We have this storage house in the backyard. Ms. Donna calls it her
dollhouse. It looks just like the big house and has windows and an
overhead door. Kind of a baby big house. There's a sidewalk going
to it and the area it sits in has a wooden picket fence about four feet
tall. We store yard tools in it and Ms. Donna uses it as a staging area
for her gardening. She leaves the door open year ‘round because we
usually keep dogs in that yard and she wants them to be able to get inside if
the weather goes bad.
Since the door is open it gets junk in it. Junk like leaves and
spiders and mice and raccoons, birds, etc. So a couple of times a year or
so I have to go in there and clean up.
Butty was helping me. I'd sweep the leaves into a pile and then pick
them up and stuff them into a large plastic bag, which I would then dump in my
vegetable garden when it got full. I swept and scooped and Butty snorted
and sniffed. Three other dogs were out there with us but they were just
wandering around the yard.
Butty is a chow-mix.
He’s one of
those dogs that just showed up and decided to stay.
We saw him in the neighborhood for a couple
of weeks.
He’d be at the place down the
road where a guy lives in a trailer.
He’d
be at a house around the corner with the kids.

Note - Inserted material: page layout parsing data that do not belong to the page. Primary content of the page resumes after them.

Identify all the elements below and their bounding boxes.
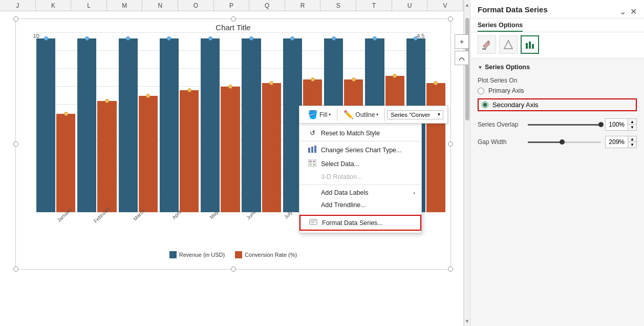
bar-dot bbox=[64, 112, 68, 116]
bar-conversion-feb[interactable] bbox=[97, 101, 116, 212]
bar-revenue-jun[interactable] bbox=[242, 38, 261, 213]
bar-dot bbox=[126, 36, 130, 40]
bar-dot bbox=[311, 77, 315, 82]
bar-dot bbox=[208, 36, 212, 40]
section-chevron: ▼ bbox=[478, 65, 483, 70]
tab-fill-icon[interactable] bbox=[478, 35, 496, 54]
select-data-icon bbox=[308, 159, 317, 168]
bar-conversion-jan[interactable] bbox=[56, 114, 75, 213]
context-menu-select-data[interactable]: Select Data... bbox=[299, 157, 421, 171]
bar-revenue-jan[interactable] bbox=[36, 38, 55, 213]
series-options-section-header[interactable]: ▼ Series Options bbox=[478, 64, 637, 71]
context-menu-sep-1 bbox=[299, 141, 421, 141]
context-menu-reset[interactable]: ↺ Reset to Match Style bbox=[299, 127, 421, 139]
resize-handle-bottom[interactable] bbox=[231, 267, 236, 272]
resize-handle-top[interactable] bbox=[231, 16, 236, 22]
series-selector-dropdown[interactable]: Series "Conver bbox=[387, 110, 443, 119]
fill-button[interactable]: 🪣 Fill ▾ bbox=[304, 108, 335, 121]
add-chart-element-button[interactable]: + bbox=[455, 34, 469, 49]
secondary-axis-label: Secondary Axis bbox=[492, 101, 539, 109]
bar-group-apr[interactable] bbox=[160, 33, 199, 212]
gap-width-label: Gap Width bbox=[478, 138, 524, 146]
series-overlap-increment[interactable]: ▲ bbox=[628, 119, 636, 125]
legend-label-revenue: Revenue (in USD) bbox=[179, 252, 225, 258]
gap-width-decrement[interactable]: ▼ bbox=[628, 142, 636, 148]
primary-axis-radio[interactable] bbox=[478, 88, 484, 94]
bar-group-jan[interactable] bbox=[36, 33, 75, 212]
context-menu: Delete ↺ Reset to Match Style Change Ser… bbox=[299, 112, 422, 233]
resize-handle-tl[interactable] bbox=[13, 16, 18, 22]
bar-group-may[interactable] bbox=[201, 33, 240, 212]
resize-handle-bl[interactable] bbox=[13, 267, 18, 272]
outline-button[interactable]: ✏️ Outline ▾ bbox=[339, 108, 382, 121]
series-options-tab[interactable]: Series Options bbox=[478, 22, 523, 32]
column-headers: J K L M N O P Q R S T U V bbox=[0, 0, 463, 11]
scrollbar-thumb[interactable] bbox=[465, 18, 469, 120]
col-l: L bbox=[71, 0, 107, 11]
bar-conversion-oct[interactable] bbox=[426, 83, 445, 212]
bar-conversion-jun[interactable] bbox=[262, 83, 281, 212]
plot-series-on-label: Plot Series On bbox=[478, 77, 637, 84]
panel-header: Format Data Series ⌄ ✕ bbox=[470, 0, 644, 18]
col-t: T bbox=[356, 0, 392, 11]
tab-series-options-icon[interactable] bbox=[521, 35, 539, 54]
svg-rect-1 bbox=[311, 147, 313, 153]
context-menu-change-type[interactable]: Change Series Chart Type... bbox=[299, 143, 421, 157]
resize-handle-right[interactable] bbox=[448, 141, 453, 147]
context-menu-format-series[interactable]: Format Data Series... bbox=[299, 215, 421, 231]
resize-handle-left[interactable] bbox=[13, 141, 18, 147]
bar-dot bbox=[373, 36, 377, 40]
context-menu-add-labels[interactable]: Add Data Labels › bbox=[299, 187, 421, 199]
axis-radio-group: Primary Axis Secondary Axis bbox=[478, 87, 637, 111]
resize-handle-tr[interactable] bbox=[448, 16, 453, 22]
bar-dot bbox=[187, 88, 191, 92]
fill-label: Fill bbox=[319, 111, 327, 118]
series-overlap-thumb[interactable] bbox=[598, 122, 604, 127]
bar-revenue-apr[interactable] bbox=[160, 38, 179, 213]
bar-revenue-may[interactable] bbox=[201, 38, 220, 213]
scroll-up-arrow[interactable]: ▲ bbox=[465, 2, 470, 8]
bar-group-mar[interactable] bbox=[119, 33, 158, 212]
reset-icon: ↺ bbox=[308, 129, 317, 137]
col-r: R bbox=[285, 0, 321, 11]
minimize-icon[interactable]: ⌄ bbox=[619, 7, 626, 16]
scroll-down-arrow[interactable]: ▼ bbox=[465, 318, 470, 324]
gap-width-row: Gap Width 209% ▲ ▼ bbox=[478, 136, 637, 148]
chart-actions: + bbox=[455, 34, 469, 65]
context-menu-add-trendline[interactable]: Add Trendline... bbox=[299, 199, 421, 211]
context-menu-select-data-label: Select Data... bbox=[321, 160, 359, 168]
series-overlap-decrement[interactable]: ▼ bbox=[628, 125, 636, 130]
bar-revenue-mar[interactable] bbox=[119, 38, 138, 213]
bar-conversion-may[interactable] bbox=[221, 87, 240, 212]
bar-dot bbox=[249, 36, 253, 40]
legend-item-revenue: Revenue (in USD) bbox=[169, 251, 225, 258]
resize-handle-br[interactable] bbox=[448, 267, 453, 272]
chart-legend: Revenue (in USD) Conversion Rate (%) bbox=[16, 248, 450, 261]
svg-rect-2 bbox=[314, 146, 316, 153]
bar-revenue-feb[interactable] bbox=[77, 38, 96, 213]
series-overlap-slider[interactable] bbox=[528, 124, 601, 126]
mini-toolbar: 🪣 Fill ▾ ✏️ Outline ▾ Series "Conver bbox=[299, 106, 448, 124]
bar-group-feb[interactable] bbox=[77, 33, 116, 212]
gap-width-slider[interactable] bbox=[528, 141, 601, 143]
outline-label: Outline bbox=[355, 111, 375, 118]
gap-width-thumb[interactable] bbox=[560, 139, 565, 145]
panel-header-icons: ⌄ ✕ bbox=[619, 7, 637, 16]
chart-styles-button[interactable] bbox=[455, 51, 469, 65]
bar-conversion-mar[interactable] bbox=[139, 96, 158, 213]
close-icon[interactable]: ✕ bbox=[630, 7, 637, 16]
secondary-axis-option[interactable]: Secondary Axis bbox=[478, 98, 637, 111]
bar-dot bbox=[290, 36, 294, 40]
bar-dot bbox=[269, 81, 273, 85]
legend-color-conversion bbox=[235, 251, 242, 258]
svg-rect-6 bbox=[309, 164, 312, 166]
context-menu-rotation-label: 3-D Rotation... bbox=[321, 173, 362, 180]
tab-border-icon[interactable] bbox=[499, 35, 518, 54]
bar-conversion-apr[interactable] bbox=[180, 90, 199, 212]
series-overlap-fill bbox=[528, 124, 601, 126]
primary-axis-option[interactable]: Primary Axis bbox=[478, 87, 637, 94]
gap-width-increment[interactable]: ▲ bbox=[628, 136, 636, 142]
legend-label-conversion: Conversion Rate (%) bbox=[245, 252, 297, 258]
bar-group-jun[interactable] bbox=[242, 33, 281, 212]
secondary-axis-radio[interactable] bbox=[482, 101, 488, 108]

He’d come by our place a lot and just sit out front looking in at all
the dogs.
Then one day Steve, the cowboy
from next door asked me to do something about that dog.

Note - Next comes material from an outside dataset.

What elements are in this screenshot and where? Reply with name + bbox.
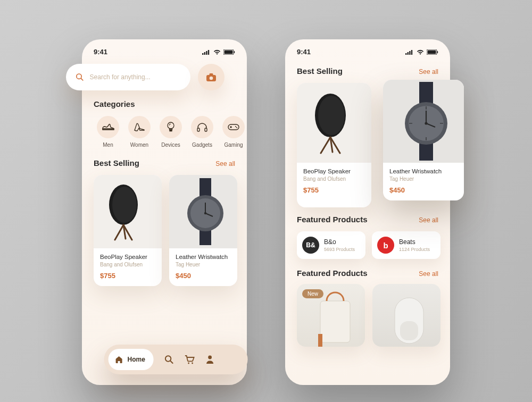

Steve was afraid the dog would mess with his
cows.
Steve has some pretty expensive
cows.
So I brought Butty in and he’s
been part of the family ever since.
I was scooping leaves and suddenly a reddish brown blur flashed past
me.
It was a swirl of Butty and Butty bared
teeth.
It flew into the leaves and and
landed with both feet in front.
It shook
and shook like some kind of movie demon.
Pieces of skin and bodily liquid flew around in the air while I stepped
back gasping and wondering what little pieces of what were splipping on my
face.
I realized that Butty had caught a
snake.
The piece I saw looked like a
bull snake.
Bull snakes are pretty
snakes.
We have a lot of them hanging
around.
I try not to kill them because
they do police the area by eating bulls.
No.
Not bulls.
Good grief, what are you talking about.
No, they eat mice and rats and stuff like
that.
They don’t eat squirrels.
Wish they did.
Then the other dogs came into the doll house.

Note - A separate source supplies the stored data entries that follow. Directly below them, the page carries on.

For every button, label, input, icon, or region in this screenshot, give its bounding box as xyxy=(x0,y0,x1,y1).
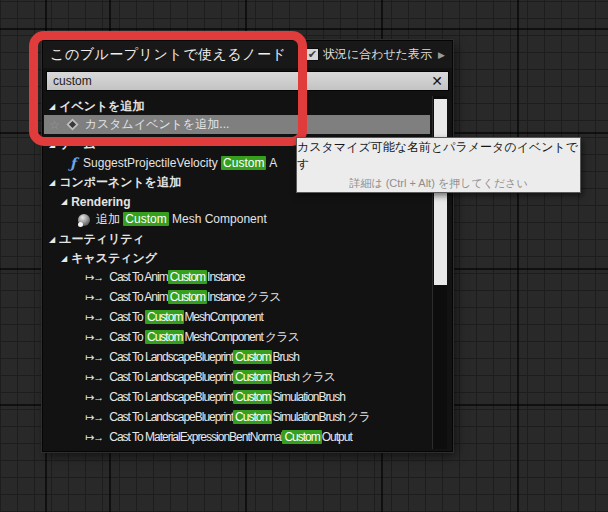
node-label: Cast To MaterialExpressionBentNormalCust… xyxy=(109,430,352,444)
context-sensitive-checkbox[interactable]: ✔ xyxy=(306,48,319,61)
cast-icon: ↦→ xyxy=(85,351,103,364)
node-row[interactable]: ↦→Cast To LandscapeBlueprintCustomBrush xyxy=(44,347,424,367)
category-row[interactable]: ◢イベントを追加 xyxy=(44,98,430,115)
expand-triangle-icon: ◢ xyxy=(49,140,55,149)
node-context-menu: このブループリントで使えるノード ✔ 状況に合わせた表示 ▶ ✕ ◢イベントを追… xyxy=(42,40,453,452)
cast-icon: ↦→ xyxy=(85,411,103,424)
node-row[interactable]: ↦→Cast To CustomMeshComponent クラス xyxy=(44,327,424,347)
node-label: Cast To LandscapeBlueprintCustomBrush xyxy=(109,350,299,364)
context-sensitive-toggle[interactable]: ✔ 状況に合わせた表示 ▶ xyxy=(306,46,445,63)
context-sensitive-label: 状況に合わせた表示 xyxy=(323,46,432,63)
submenu-arrow-icon: ▶ xyxy=(438,50,445,60)
tooltip-title: カスタマイズ可能な名前とパラメータのイベントです xyxy=(297,139,580,173)
category-row[interactable]: ◢Rendering xyxy=(44,193,430,210)
node-label: Cast To LandscapeBlueprintCustomBrush クラ… xyxy=(109,369,335,386)
custom-event-icon xyxy=(66,118,79,131)
expand-triangle-icon: ◢ xyxy=(49,178,55,187)
category-row[interactable]: ◢キャスティング xyxy=(44,250,430,267)
node-label: ユーティリティ xyxy=(59,231,145,248)
node-label: Cast To AnimCustomInstance クラス xyxy=(109,289,280,306)
node-label: Cast To LandscapeBlueprintCustomSimulati… xyxy=(109,409,370,426)
node-label: コンポーネントを追加 xyxy=(59,174,181,191)
cast-icon: ↦→ xyxy=(85,371,103,384)
node-row[interactable]: ↦→Cast To MaterialExpressionBentNormalCu… xyxy=(44,427,424,447)
cast-icon: ↦→ xyxy=(85,331,103,344)
context-menu-titlebar: このブループリントで使えるノード ✔ 状況に合わせた表示 ▶ xyxy=(43,41,452,68)
tooltip-hint: 詳細は (Ctrl + Alt) を押してください xyxy=(349,176,527,191)
search-row: ✕ xyxy=(43,68,452,95)
node-row[interactable]: ↦→Cast To LandscapeBlueprintCustomSimula… xyxy=(44,407,424,427)
node-label: キャスティング xyxy=(71,250,157,267)
panel-title: このブループリントで使えるノード xyxy=(50,46,306,64)
expand-triangle-icon: ◢ xyxy=(49,102,55,111)
cast-icon: ↦→ xyxy=(85,431,103,444)
node-label: カスタムイベントを追加... xyxy=(85,116,230,133)
clear-search-icon[interactable]: ✕ xyxy=(428,72,446,90)
favorite-star-icon[interactable]: ☆ xyxy=(49,118,60,132)
node-label: Rendering xyxy=(71,195,130,209)
node-label: ゲーム xyxy=(59,136,96,153)
expand-triangle-icon: ◢ xyxy=(61,254,67,263)
node-label: Cast To CustomMeshComponent クラス xyxy=(109,329,299,346)
node-row[interactable]: ↦→Cast To AnimCustomInstance クラス xyxy=(44,287,424,307)
node-row[interactable]: 追加 Custom Mesh Component xyxy=(44,210,430,229)
node-row[interactable]: ↦→Cast To AnimCustomInstance xyxy=(44,267,424,287)
tooltip: カスタマイズ可能な名前とパラメータのイベントです 詳細は (Ctrl + Alt… xyxy=(296,137,581,193)
node-row[interactable]: ↦→Cast To LandscapeBlueprintCustomSimula… xyxy=(44,387,424,407)
node-label: Cast To AnimCustomInstance xyxy=(109,270,244,284)
node-label: イベントを追加 xyxy=(59,98,144,115)
function-icon: ƒ xyxy=(70,155,76,171)
search-input[interactable] xyxy=(46,71,449,91)
cast-icon: ↦→ xyxy=(85,391,103,404)
node-row[interactable]: ↦→Cast To MaterialExpressionClearCoatBot… xyxy=(44,447,424,450)
node-row[interactable]: ☆カスタムイベントを追加... xyxy=(44,115,430,134)
node-label: Cast To CustomMeshComponent xyxy=(109,310,263,324)
node-row[interactable]: ↦→Cast To CustomMeshComponent xyxy=(44,307,424,327)
category-row[interactable]: ◢ユーティリティ xyxy=(44,231,430,248)
node-label: SuggestProjectileVelocity Custom A xyxy=(83,156,277,170)
node-row[interactable]: ↦→Cast To LandscapeBlueprintCustomBrush … xyxy=(44,367,424,387)
node-label: 追加 Custom Mesh Component xyxy=(96,211,267,228)
cast-icon: ↦→ xyxy=(85,291,103,304)
expand-triangle-icon: ◢ xyxy=(61,197,67,206)
expand-triangle-icon: ◢ xyxy=(49,235,55,244)
component-icon xyxy=(78,214,90,226)
node-label: Cast To LandscapeBlueprintCustomSimulati… xyxy=(109,390,345,404)
cast-icon: ↦→ xyxy=(85,271,103,284)
cast-icon: ↦→ xyxy=(85,311,103,324)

They too wanted a piece of snake.
Me and all the dogs wandered around looking
for pieces of snake and watching Butty have his fun.
Then I saw the head.
I reached for it.
It snapped and then opened up again.
Even when a critter is dead, it often will
move because of nerves.
This dead snake
head was biting because of nerves.
This
diamond shaped snake head was biting because of nerves.
Oh, crap.
This FANGED diamond shaped snake head was biting because of nerves.
I grabbed what dogs I could and yelled at the
rest to get everyone out of the doll house.
Then I carefully reached down and oh, so carefully picked up the
copperhead head and carried it outside the fence line and buried it.
We find lots of copperheads around the house.
They look kinda like bull snakes.
We have a lot of leaves and copperheads love
dead leaves.
We grow plants and water
them a lot.
Copperheads like wet leaves.
It’s interesting.
Steve the cowboy
lives just next door, about a quarter mile away.
He gets a lot of rattlers.
He gets what we call Velvet Tails.
They’re timber rattlers.
We never see rattlers and he never sees
copperheads.
Wonder why that is.
So anyway, I stopped working and went inside the house with the dogs.
Looked very closely at Butty and didn’t see
where he had been bitten.
I texted Ms.
Donna who was in Philadelphia.
Told her
about the incident and told her he was O.K.
I drank some juice and watched Butty.
He was just fine.
After a while I
got up to go back outside.
I looked down
at Butty and saw a little bit of a lump on his cheek.
I looked more closely.
Opened his lips and noticed that he was
bleeding from his gums and his gums were swelling.
Crap.
I texted Ms. Donna and said I’m going to town with Butty.
It was late Saturday afternoon and the vet in
Skiatook, only about 10 miles away, was closed.
As I got onto the highway I called the vet in Owasso, about 20 miles
from Skiatook.
They said they were
closing and they didn’t keep antivenin anyway.
So I headed for the Tulsa animal emergency center, about 40 minutes
away.
Butty sat in the seat next to me and he had his mouth open as he sat there
smiling.
He was drooling and dripping
blood.
The farther we drove the more
profusely he bled.
Only halfway to Tulsa
the car seat was a real mess of drool and blood.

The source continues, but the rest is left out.